Predictions were that the Gulf Cooperation Council region would see the development of 1,000 cinema halls in five years, making it the hotspot for operators, exhibitors, distributors and local and international production houses.

The region is gearing up for a massive expansion in entertainment. It has 1,300 cinema screens in operation and most of the new cinema screens will be in Saudi Arabia, which reopened cinema theatres after a hiatus of 35 years.

Total cinema revenue in Saudi Arabia is expected to reach $1.5 billion in 2030, research by PwC Middle East, a global advisory firm, claimed.

“By 2030, Saudi Arabia is expected to host 2,600 cinemas,” said Martin Berlin, Middle East partner at PwC Middle East. “Based on global and regional benchmarks, we expect [Saudi Arabia] to accommodate between 300 and 370 cinema locations.”

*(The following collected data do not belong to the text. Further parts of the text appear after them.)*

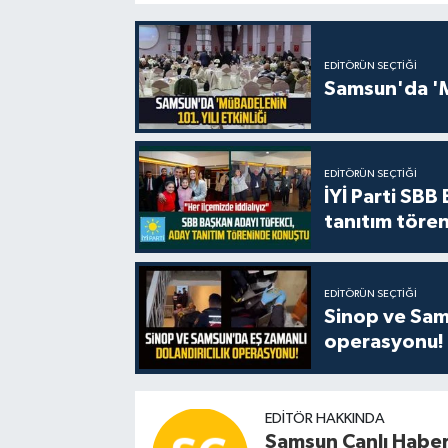
EDITÖRÜN SEÇTIĞI
Samsun'da 'Mü
EDITÖRÜN SEÇTIĞI
İYİ Parti SBB
tanıtım tören
EDITÖRÜN SEÇTIĞI
Sinop ve Sams
operasyonu!
EDITÖR HAKKINDA
Samsun Canlı Habe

Berlin based his forecast on a projected 2030 Saudi population of 39.5 million and 6.6 screens per 100,000 people.

“Based on pricing of $11-$14 for lower-end formats and $40 for luxury formats, [Saudi Arabia] could generate $950 million in box office revenues by 2030. As other revenue streams typically account for about 35% of overall revenues, this brings the total to $1.5 billion,” Berlin said.

He advocated four factors that should receive attention so the Saudi cinema industry reaches its full potential. These are: scouting good locations for cinemas; an effective programming mix of Hollywood, regional, Bollywood and local content; adopting successful regional cinema formats meeting different tastes and preferences; and sensible pricing models for long-term sustenance of the sector.

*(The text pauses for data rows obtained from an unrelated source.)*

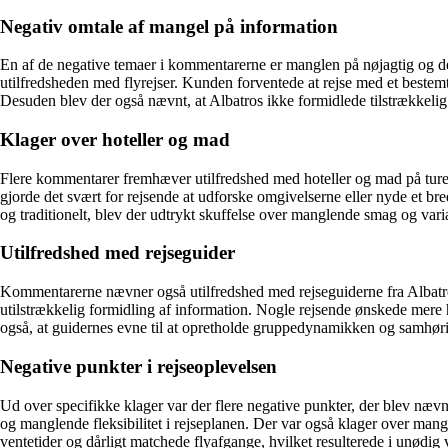
Negativ omtale af mangel på information
En af de negative temaer i kommentarerne er manglen på nøjagtig og de
utilfredsheden med flyrejser. Kunden forventede at rejse med et bestemt 
Desuden blev der også nævnt, at Albatros ikke formidlede tilstrækkelig 
Klager over hoteller og mad
Flere kommentarer fremhæver utilfredshed med hoteller og mad på turen m
gjorde det svært for rejsende at udforske omgivelserne eller nyde et br
og traditionelt, blev der udtrykt skuffelse over manglende smag og vari
Utilfredshed med rejseguider
Kommentarerne nævner også utilfredshed med rejseguiderne fra Albatr
utilstrækkelig formidling af information. Nogle rejsende ønskede mere h
også, at guidernes evne til at opretholde gruppedynamikken og samhør
Negative punkter i rejseoplevelsen
Ud over specifikke klager var der flere negative punkter, der blev nævn
og manglende fleksibilitet i rejseplanen. Der var også klager over man
ventetider og dårligt matchede flyafgange, hvilket resulterede i unødig v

On the topic of “Cinema Content for the Arab World,” Kaswara al-Khatib, chairman and CEO of UTURN Entertainment, said: “In Saudi Arabia, the business model needs to be completely different. We cannot certainly compete with Japanese, American and European films right now but we can definitely create something different. We also want to express our culture to the outer world through our cinemas.”

Colin Brown, managing partner (International) of MAD Solutions & Arab Cinema Centre, talked about tailoring content for Saudi culture.

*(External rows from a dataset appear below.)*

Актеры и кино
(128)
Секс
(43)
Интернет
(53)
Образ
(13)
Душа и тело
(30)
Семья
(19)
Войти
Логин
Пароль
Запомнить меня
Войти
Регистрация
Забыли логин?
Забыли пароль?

“There is a need of some psychological and structural changes not only in Saudi Arabia but also throughout the region. As a professional industry, we cannot depend on foreign movies alone. To be completely independent, we need to train young talent from this region to come up with good Arabic content,” he said.

Another key topic was how Arab cinemas were getting international recognition and how stronger strategies and supply chains could improve it.

Bassam Hajjawi, president/CEO of the International Distribution Agency, pointed to the international recognition Lebanese cinema was getting. “We see so many young talents among us who can shine. We need to follow international Arab style. We need big stars from this region and it’s only possible if we focus on bringing the Arab style, culture and characteristics to the cinemas,” he said.

Leila Masinaei, managing director of GM Events, who organised the forum, said in its first edition the forum attracted 800 attendees who engaged in fruitful business networking, which resulted in great relationships being formed.

“For 2019, we are going to expand all the talks to the topic of production of Hollywood and Bollywood movies in the Middle East and, most important, the production of Arab cinemas by the youth of MENA region. We will try to build the support of major financing and distribution companies,” Masinaei said.

“I can confirm so far, we have four movie premieres confirmed for MENA Cinema Forum 2019. Two from major studios and two regional movies,” she said, adding that an expanded edition would be November 12-14, 2019.